Change is the only constant in my life. Most of it is beyond my control. Experience tells me I am not alone. Some changes are forward motion toward goals, others uncomfortable in the unexpected revalations I have about my attitudes. Still every new situation brings about a need to redefine and evaluate who I am and how I remain true to my own heart.
Each phase of this life so far has given me immeasurable insight into patterns and strategies that work or fail with my base responses. I've learned not to look at the circumstances presented, but to look at what they ask from me and decide if I will indeed draw myself a more positive picture of the desired result. I do this to self- encourage. To wrap my head around the "what I can do" before the "woe is me " wins out.
I then must ask myself if I am supposed to do anything about it. I've gotten into a few jams in the past by not stepping back and thinking things through. I like to remedy things quickly. But some things are not up to me to fix. The serenity prayer is a favorite for moments like these. " God grant me the wisdom to change the things I can, The serenity to accept the things I can't, and the wisdom to Know the difference." And trust me there is a big difference in what I can accomplish and what God is really trying to accomplish in and through me!

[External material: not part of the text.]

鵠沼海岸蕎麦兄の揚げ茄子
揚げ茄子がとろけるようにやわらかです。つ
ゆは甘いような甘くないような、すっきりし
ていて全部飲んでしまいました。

The good Lord is patiently giving me a heart transplant each day( so to speak). He has offered His son Jesus as the donar. If I accept the donar heart it will give me a chance at a healthy future! It is a daily option for every situation. It should be simple, but at first it was very strange. I mean even recipients of organ transplants require anti rejection therapies. I found mine in the relationships of more mature women whose lives reflected the results of Christs heart within them.
At the age of 51, I am still benefitting from the mentor relationships that encourage me daily to walk in the newness of Gods love and plan. I need that encouragement as much as anyone else does. Things still change, my life is not my own. I may have gotten older and a bit wiser but 51 is still just the tip of the iceberg for new experiences. Being married , raising children, and working are really just the adolesent boot camp build up for what we older women are needed for as our families become generational.
Retirement is really a re-firement of all the good stuff we have aquired along the way! Now is the time to take it to a bigger family! Gods Family! All our brothers and sisters who call need an answer. All our neighbors and friends need a calming voice or strong hand. Most of all someone needs my time. Time to invest in their future, time to lend hope, time to listen and time to do what I've done , respond with a right heart!